Si al mundo lo hicieron los albañiles, el mundo no parece muy agradecido con ellos. Cada día son ellos los que se mueren abatidos por el virus que les inhabilita los pulmones en medio del calor de la barriada suburbana. Y ese es el rasgo de la normalidad porteña, guasmeña, periférica. Esa normalidad perdida que el virus promete reinaugurar cuando ya se agote de tanta muerte. De tanta muerte que en menos de lo imaginado se volvió cotidiana y nos impuso su normalidad letal. Como cosa normal, el virus de la corona nos roba la vida, como la economía neoliberal nos roba la riqueza, la historia oficial nos roba la memoria y la cultura formal nos roba la palabra, y a eso llamamos normalidad. Y cuando los habitantes del guasmo quieren elegir la forma natural de morir, para que normalmente la consigne el Registro Civil en sus expedientes, el virus impone que eso está fuera de toda elección posible. Hay una sola forma de morir, sucumbiendo a la normalidad.

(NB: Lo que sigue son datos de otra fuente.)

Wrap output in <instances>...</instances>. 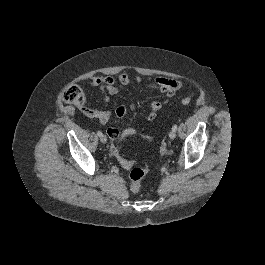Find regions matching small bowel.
<instances>
[{"instance_id":"c3829d8e","label":"small bowel","mask_w":265,"mask_h":265,"mask_svg":"<svg viewBox=\"0 0 265 265\" xmlns=\"http://www.w3.org/2000/svg\"><path fill=\"white\" fill-rule=\"evenodd\" d=\"M88 80H89V85L100 89L102 93V100L105 103L109 102L110 96L116 95L119 92L117 82H119L121 85L124 86L130 83V77L125 72L120 73L116 79L113 76L96 75V76H91ZM136 80L139 83L142 82V79L140 77H136ZM147 86L149 88L158 89L161 92L166 93L167 96L172 97L181 88V82L174 79L158 77L153 81H151L150 83H148ZM165 103L166 102H158V101L152 102L147 112V118L149 120L155 119L157 113L162 109ZM134 108H135L134 105H131V109L133 110ZM83 111L89 117L98 119V121L101 124L108 123V121L113 115V113L109 110L98 111V110L84 109ZM114 114L118 118L124 117L126 114L125 106L124 105L117 106L116 109L114 110ZM113 129L118 130L116 128Z\"/></svg>"}]
</instances>
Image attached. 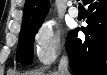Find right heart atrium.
Listing matches in <instances>:
<instances>
[{"instance_id":"obj_1","label":"right heart atrium","mask_w":107,"mask_h":75,"mask_svg":"<svg viewBox=\"0 0 107 75\" xmlns=\"http://www.w3.org/2000/svg\"><path fill=\"white\" fill-rule=\"evenodd\" d=\"M34 47L39 62L51 64L64 47L62 32L53 20H45L34 34Z\"/></svg>"}]
</instances>
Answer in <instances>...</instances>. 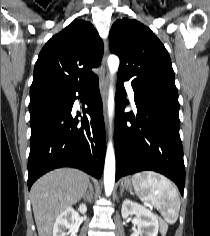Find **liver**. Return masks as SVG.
<instances>
[{
  "instance_id": "liver-1",
  "label": "liver",
  "mask_w": 210,
  "mask_h": 236,
  "mask_svg": "<svg viewBox=\"0 0 210 236\" xmlns=\"http://www.w3.org/2000/svg\"><path fill=\"white\" fill-rule=\"evenodd\" d=\"M89 176L83 171L61 168L39 178L31 188V203L39 236H51L57 216L86 193Z\"/></svg>"
}]
</instances>
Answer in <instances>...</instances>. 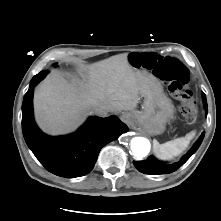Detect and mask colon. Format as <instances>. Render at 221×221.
I'll return each mask as SVG.
<instances>
[{
  "mask_svg": "<svg viewBox=\"0 0 221 221\" xmlns=\"http://www.w3.org/2000/svg\"><path fill=\"white\" fill-rule=\"evenodd\" d=\"M133 63L137 67L151 70L165 82L168 90L180 102L181 112L190 122L197 118L194 93L189 88V71L186 66L173 57H164L156 53H144L136 56Z\"/></svg>",
  "mask_w": 221,
  "mask_h": 221,
  "instance_id": "5ec220e1",
  "label": "colon"
}]
</instances>
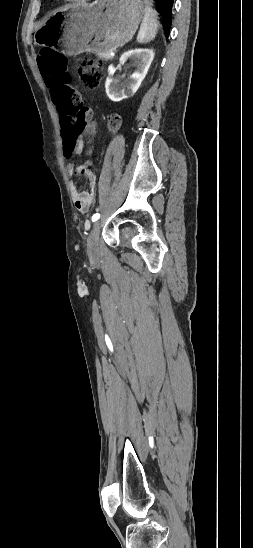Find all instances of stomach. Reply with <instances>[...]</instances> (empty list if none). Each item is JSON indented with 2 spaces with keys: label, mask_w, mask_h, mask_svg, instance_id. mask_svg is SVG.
<instances>
[{
  "label": "stomach",
  "mask_w": 253,
  "mask_h": 548,
  "mask_svg": "<svg viewBox=\"0 0 253 548\" xmlns=\"http://www.w3.org/2000/svg\"><path fill=\"white\" fill-rule=\"evenodd\" d=\"M144 15L141 0H96L69 5L35 33L40 45L57 46L66 55L107 53L128 43Z\"/></svg>",
  "instance_id": "stomach-1"
}]
</instances>
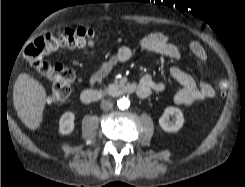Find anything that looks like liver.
<instances>
[{
  "label": "liver",
  "instance_id": "1",
  "mask_svg": "<svg viewBox=\"0 0 245 187\" xmlns=\"http://www.w3.org/2000/svg\"><path fill=\"white\" fill-rule=\"evenodd\" d=\"M45 88L30 75L21 73L13 89V103L18 117L30 130L39 128L46 104Z\"/></svg>",
  "mask_w": 245,
  "mask_h": 187
}]
</instances>
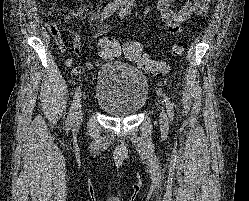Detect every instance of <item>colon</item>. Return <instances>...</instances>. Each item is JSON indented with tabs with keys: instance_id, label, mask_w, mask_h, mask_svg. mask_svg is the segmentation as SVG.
Wrapping results in <instances>:
<instances>
[{
	"instance_id": "1",
	"label": "colon",
	"mask_w": 249,
	"mask_h": 201,
	"mask_svg": "<svg viewBox=\"0 0 249 201\" xmlns=\"http://www.w3.org/2000/svg\"><path fill=\"white\" fill-rule=\"evenodd\" d=\"M99 52L105 60L115 59L123 52L126 59L153 76H163L168 71L166 62L152 59L136 41L120 44L114 38L105 37L99 41ZM171 53L175 57L182 56L184 44L181 42L175 43L172 46Z\"/></svg>"
}]
</instances>
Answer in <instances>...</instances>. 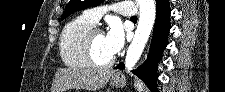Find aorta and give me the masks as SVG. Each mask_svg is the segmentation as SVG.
I'll return each mask as SVG.
<instances>
[{
	"label": "aorta",
	"instance_id": "762f6f07",
	"mask_svg": "<svg viewBox=\"0 0 225 92\" xmlns=\"http://www.w3.org/2000/svg\"><path fill=\"white\" fill-rule=\"evenodd\" d=\"M140 17L134 38L127 50L125 67L132 69L139 60L148 41L156 16L154 0H138Z\"/></svg>",
	"mask_w": 225,
	"mask_h": 92
}]
</instances>
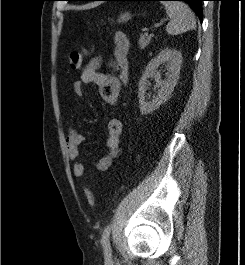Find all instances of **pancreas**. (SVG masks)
I'll return each mask as SVG.
<instances>
[{"mask_svg":"<svg viewBox=\"0 0 245 265\" xmlns=\"http://www.w3.org/2000/svg\"><path fill=\"white\" fill-rule=\"evenodd\" d=\"M152 35H140L138 45L140 49L147 47L151 41Z\"/></svg>","mask_w":245,"mask_h":265,"instance_id":"cf45deb5","label":"pancreas"}]
</instances>
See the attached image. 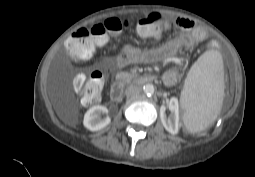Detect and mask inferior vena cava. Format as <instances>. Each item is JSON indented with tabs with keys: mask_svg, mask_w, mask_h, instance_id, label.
<instances>
[{
	"mask_svg": "<svg viewBox=\"0 0 255 177\" xmlns=\"http://www.w3.org/2000/svg\"><path fill=\"white\" fill-rule=\"evenodd\" d=\"M140 88L137 86H129L125 90V94L127 97L136 96L140 93Z\"/></svg>",
	"mask_w": 255,
	"mask_h": 177,
	"instance_id": "obj_1",
	"label": "inferior vena cava"
}]
</instances>
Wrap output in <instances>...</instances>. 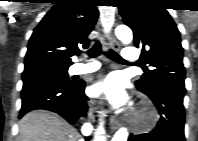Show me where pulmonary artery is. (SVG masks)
I'll use <instances>...</instances> for the list:
<instances>
[{
  "instance_id": "obj_1",
  "label": "pulmonary artery",
  "mask_w": 198,
  "mask_h": 141,
  "mask_svg": "<svg viewBox=\"0 0 198 141\" xmlns=\"http://www.w3.org/2000/svg\"><path fill=\"white\" fill-rule=\"evenodd\" d=\"M123 56L131 63H136L139 60V52L134 47H127L124 49ZM99 68L98 63L83 64L77 63L70 67L69 73L72 75L90 73Z\"/></svg>"
}]
</instances>
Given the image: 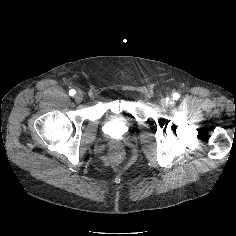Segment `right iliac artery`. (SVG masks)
I'll use <instances>...</instances> for the list:
<instances>
[{"mask_svg":"<svg viewBox=\"0 0 236 236\" xmlns=\"http://www.w3.org/2000/svg\"><path fill=\"white\" fill-rule=\"evenodd\" d=\"M75 93H76V92H75V90H74V89H71V90L69 91V95H70V96H74V95H75Z\"/></svg>","mask_w":236,"mask_h":236,"instance_id":"1","label":"right iliac artery"}]
</instances>
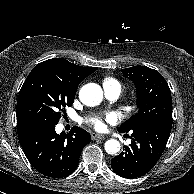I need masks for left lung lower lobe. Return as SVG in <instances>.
<instances>
[{
    "label": "left lung lower lobe",
    "mask_w": 194,
    "mask_h": 194,
    "mask_svg": "<svg viewBox=\"0 0 194 194\" xmlns=\"http://www.w3.org/2000/svg\"><path fill=\"white\" fill-rule=\"evenodd\" d=\"M172 119L144 121L132 129V142L111 159L112 169L121 177L134 179L149 172L161 157L172 128Z\"/></svg>",
    "instance_id": "obj_1"
}]
</instances>
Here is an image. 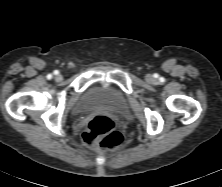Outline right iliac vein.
Returning a JSON list of instances; mask_svg holds the SVG:
<instances>
[{"mask_svg":"<svg viewBox=\"0 0 222 187\" xmlns=\"http://www.w3.org/2000/svg\"><path fill=\"white\" fill-rule=\"evenodd\" d=\"M56 80H57V81H61V80H62V76H61L60 74H58V75L56 76Z\"/></svg>","mask_w":222,"mask_h":187,"instance_id":"1","label":"right iliac vein"}]
</instances>
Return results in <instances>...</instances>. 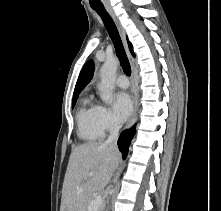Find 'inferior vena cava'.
I'll return each instance as SVG.
<instances>
[{
    "label": "inferior vena cava",
    "mask_w": 221,
    "mask_h": 211,
    "mask_svg": "<svg viewBox=\"0 0 221 211\" xmlns=\"http://www.w3.org/2000/svg\"><path fill=\"white\" fill-rule=\"evenodd\" d=\"M120 125L116 121H112L110 126V135L107 138L105 145L117 149V140L119 136Z\"/></svg>",
    "instance_id": "602c4592"
}]
</instances>
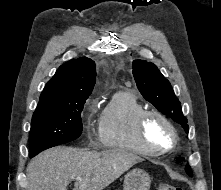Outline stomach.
Instances as JSON below:
<instances>
[{
	"mask_svg": "<svg viewBox=\"0 0 221 190\" xmlns=\"http://www.w3.org/2000/svg\"><path fill=\"white\" fill-rule=\"evenodd\" d=\"M151 179L144 170L133 169L125 175L123 190H149Z\"/></svg>",
	"mask_w": 221,
	"mask_h": 190,
	"instance_id": "1",
	"label": "stomach"
}]
</instances>
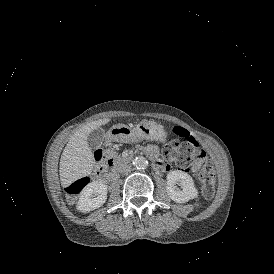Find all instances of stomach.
<instances>
[{
  "mask_svg": "<svg viewBox=\"0 0 274 274\" xmlns=\"http://www.w3.org/2000/svg\"><path fill=\"white\" fill-rule=\"evenodd\" d=\"M107 141L134 142L139 140H159L165 142L166 133L153 121L143 120L134 128L125 124L113 125L107 132Z\"/></svg>",
  "mask_w": 274,
  "mask_h": 274,
  "instance_id": "stomach-1",
  "label": "stomach"
}]
</instances>
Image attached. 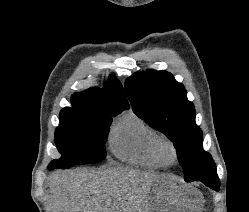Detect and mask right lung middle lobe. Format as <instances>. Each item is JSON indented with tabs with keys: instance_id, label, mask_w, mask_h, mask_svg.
Listing matches in <instances>:
<instances>
[{
	"instance_id": "1",
	"label": "right lung middle lobe",
	"mask_w": 249,
	"mask_h": 212,
	"mask_svg": "<svg viewBox=\"0 0 249 212\" xmlns=\"http://www.w3.org/2000/svg\"><path fill=\"white\" fill-rule=\"evenodd\" d=\"M121 112L78 106L64 108L55 131L56 146L62 157L53 160L48 167L65 169L103 161L106 157L105 139L112 117Z\"/></svg>"
}]
</instances>
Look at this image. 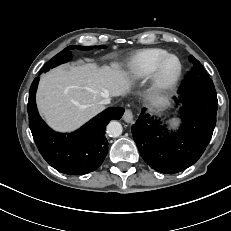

Una normalidad que habitualmente supone dolor, pero los dueños del mundo agregan dolor al dolor, y así, cada día de normalidad pagamos el impuesto al dolor agregado. Y el dolor agregado se disfraza de normalidad, como si fuera la misma cosa la fugacidad de la vida que la fugacidad de la muerte. ¿Quién convierte las tragedias humanas en cochinos negocios?, eso no lo dicen las cadenas oficiales. Quien gana con las tragedias que nos hacen perder la normalidad. ¿Quién recomienda qué hay que hacer en este mundo en cuarentena? Normalmente los cinco países que son los únicos capaces de fabricar en sus laboratorios bélicos un virus de la anormalidad. Resulta que los que ahora están en loca carrera por ser los primeros en vendernos una vacuna antiviral, son los mismos que hacen el negocio de la pandemia.
El mundo normal, mundo al revés, combate contra la vida en lugar de combatir contra la muerte. Si el mundo está tan al revés parado sobre la cabeza y no sobre los pies, ¿no será conveniente darlo vuelta para recuperar la normalidad de las cosas? En esa nueva normalidad el aire estará limpio de todo lo que no venga de las humanas pasiones. Tal como era costumbre en la normalidad, el guasmo sin agua potable, las casas sin alimentos y las calles sin muertos insepultos. ¿De tanto querer cambiar revolucionariamente la vida, acaso no debemos agradecer al Covid su vertiginosa manera de cambiar el mundo? Acaso en este mundo la normalidad dejará de ser el privilegio de los poderosos, cuando hayamos superado la muerte como la normalidad de la cuarentena. No volveremos a la normalidad porque la normalidad era el problema.